_WHAT TO DO_
Answer with a number only: how many lines of the data contain "Tellerup"?

[[ TASK INPUTS open ]]

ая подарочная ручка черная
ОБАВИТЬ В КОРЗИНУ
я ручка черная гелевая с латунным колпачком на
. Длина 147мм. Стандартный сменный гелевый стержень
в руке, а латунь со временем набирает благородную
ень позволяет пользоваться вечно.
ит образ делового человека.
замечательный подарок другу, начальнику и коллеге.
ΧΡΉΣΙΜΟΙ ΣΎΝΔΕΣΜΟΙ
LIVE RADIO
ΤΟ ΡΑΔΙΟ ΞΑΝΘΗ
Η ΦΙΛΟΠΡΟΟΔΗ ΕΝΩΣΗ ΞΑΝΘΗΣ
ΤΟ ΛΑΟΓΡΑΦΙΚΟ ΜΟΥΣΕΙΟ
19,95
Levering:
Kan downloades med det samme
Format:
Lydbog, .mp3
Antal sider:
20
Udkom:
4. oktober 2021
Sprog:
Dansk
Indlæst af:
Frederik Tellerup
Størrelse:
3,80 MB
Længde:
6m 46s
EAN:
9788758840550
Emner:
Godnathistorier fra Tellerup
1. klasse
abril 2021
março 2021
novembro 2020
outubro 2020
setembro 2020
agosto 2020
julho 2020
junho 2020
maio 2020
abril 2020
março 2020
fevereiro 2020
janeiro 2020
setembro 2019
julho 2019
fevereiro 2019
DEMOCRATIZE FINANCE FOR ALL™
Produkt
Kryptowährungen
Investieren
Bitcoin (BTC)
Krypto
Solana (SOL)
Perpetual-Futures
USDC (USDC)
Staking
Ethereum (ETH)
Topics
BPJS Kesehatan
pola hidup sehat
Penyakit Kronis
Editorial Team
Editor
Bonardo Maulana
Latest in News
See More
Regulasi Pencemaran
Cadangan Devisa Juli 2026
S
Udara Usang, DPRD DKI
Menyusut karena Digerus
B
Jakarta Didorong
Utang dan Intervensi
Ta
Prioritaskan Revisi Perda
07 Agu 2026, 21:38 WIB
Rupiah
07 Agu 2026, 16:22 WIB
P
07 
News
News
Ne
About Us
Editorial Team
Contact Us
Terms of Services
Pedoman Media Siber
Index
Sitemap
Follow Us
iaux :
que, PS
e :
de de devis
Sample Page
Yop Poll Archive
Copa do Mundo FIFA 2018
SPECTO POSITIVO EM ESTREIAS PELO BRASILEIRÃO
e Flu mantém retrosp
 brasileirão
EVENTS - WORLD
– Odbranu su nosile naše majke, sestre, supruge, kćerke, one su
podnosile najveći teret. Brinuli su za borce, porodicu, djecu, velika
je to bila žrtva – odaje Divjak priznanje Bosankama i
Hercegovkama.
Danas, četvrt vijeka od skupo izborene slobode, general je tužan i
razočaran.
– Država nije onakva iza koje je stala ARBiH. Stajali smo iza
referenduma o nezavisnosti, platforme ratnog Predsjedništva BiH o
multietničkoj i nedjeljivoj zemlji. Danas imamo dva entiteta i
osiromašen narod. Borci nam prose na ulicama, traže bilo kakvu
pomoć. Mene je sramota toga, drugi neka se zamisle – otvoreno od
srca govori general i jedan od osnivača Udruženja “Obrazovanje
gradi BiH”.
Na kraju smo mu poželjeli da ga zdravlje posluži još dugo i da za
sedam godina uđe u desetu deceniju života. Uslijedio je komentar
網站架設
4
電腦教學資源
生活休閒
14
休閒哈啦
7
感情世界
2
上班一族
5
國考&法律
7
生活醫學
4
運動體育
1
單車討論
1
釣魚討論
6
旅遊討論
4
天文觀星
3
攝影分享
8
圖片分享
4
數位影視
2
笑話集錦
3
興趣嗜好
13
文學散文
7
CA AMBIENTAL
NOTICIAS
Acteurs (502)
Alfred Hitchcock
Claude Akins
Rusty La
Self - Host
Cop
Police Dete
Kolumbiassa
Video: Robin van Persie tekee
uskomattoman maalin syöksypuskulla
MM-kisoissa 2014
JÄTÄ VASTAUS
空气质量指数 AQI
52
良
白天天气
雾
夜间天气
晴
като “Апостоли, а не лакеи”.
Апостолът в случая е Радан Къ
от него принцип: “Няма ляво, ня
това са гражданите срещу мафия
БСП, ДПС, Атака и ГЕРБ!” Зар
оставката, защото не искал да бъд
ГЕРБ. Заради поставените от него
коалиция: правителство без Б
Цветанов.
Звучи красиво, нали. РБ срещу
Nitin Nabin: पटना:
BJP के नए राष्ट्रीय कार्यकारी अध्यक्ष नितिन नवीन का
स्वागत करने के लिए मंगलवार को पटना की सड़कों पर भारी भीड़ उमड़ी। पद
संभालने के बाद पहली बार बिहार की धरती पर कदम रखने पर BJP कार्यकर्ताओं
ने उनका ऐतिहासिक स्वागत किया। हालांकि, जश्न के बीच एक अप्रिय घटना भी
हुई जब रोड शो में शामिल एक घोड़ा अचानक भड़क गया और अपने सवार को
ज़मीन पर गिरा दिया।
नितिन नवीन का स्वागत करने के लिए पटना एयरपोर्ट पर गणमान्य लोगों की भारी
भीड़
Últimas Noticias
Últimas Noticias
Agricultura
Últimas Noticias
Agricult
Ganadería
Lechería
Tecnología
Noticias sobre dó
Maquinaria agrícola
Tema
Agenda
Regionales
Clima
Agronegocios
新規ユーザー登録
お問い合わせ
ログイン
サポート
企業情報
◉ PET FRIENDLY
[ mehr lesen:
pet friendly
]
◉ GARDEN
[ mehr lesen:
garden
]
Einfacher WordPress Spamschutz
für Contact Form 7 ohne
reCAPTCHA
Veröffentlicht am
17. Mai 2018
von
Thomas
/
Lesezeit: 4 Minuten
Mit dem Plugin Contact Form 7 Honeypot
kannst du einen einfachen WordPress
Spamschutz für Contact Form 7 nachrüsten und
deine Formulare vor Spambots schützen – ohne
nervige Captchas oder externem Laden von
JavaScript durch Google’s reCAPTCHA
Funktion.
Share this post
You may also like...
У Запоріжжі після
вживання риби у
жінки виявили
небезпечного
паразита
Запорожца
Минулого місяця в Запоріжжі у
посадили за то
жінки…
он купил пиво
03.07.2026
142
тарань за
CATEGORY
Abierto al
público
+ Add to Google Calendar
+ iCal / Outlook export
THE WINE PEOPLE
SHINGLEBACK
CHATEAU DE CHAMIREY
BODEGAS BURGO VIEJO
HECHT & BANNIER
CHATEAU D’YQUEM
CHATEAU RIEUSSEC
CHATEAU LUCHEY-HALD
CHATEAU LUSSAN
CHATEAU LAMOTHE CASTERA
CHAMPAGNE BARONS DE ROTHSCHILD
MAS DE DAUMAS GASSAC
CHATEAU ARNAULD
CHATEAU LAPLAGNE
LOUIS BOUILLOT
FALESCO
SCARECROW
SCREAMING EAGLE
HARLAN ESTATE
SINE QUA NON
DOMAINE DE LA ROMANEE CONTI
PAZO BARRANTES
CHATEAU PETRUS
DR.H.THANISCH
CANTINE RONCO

[[ TASK INPUTS closed ]]

_ANSWER FOR THE TASK_
2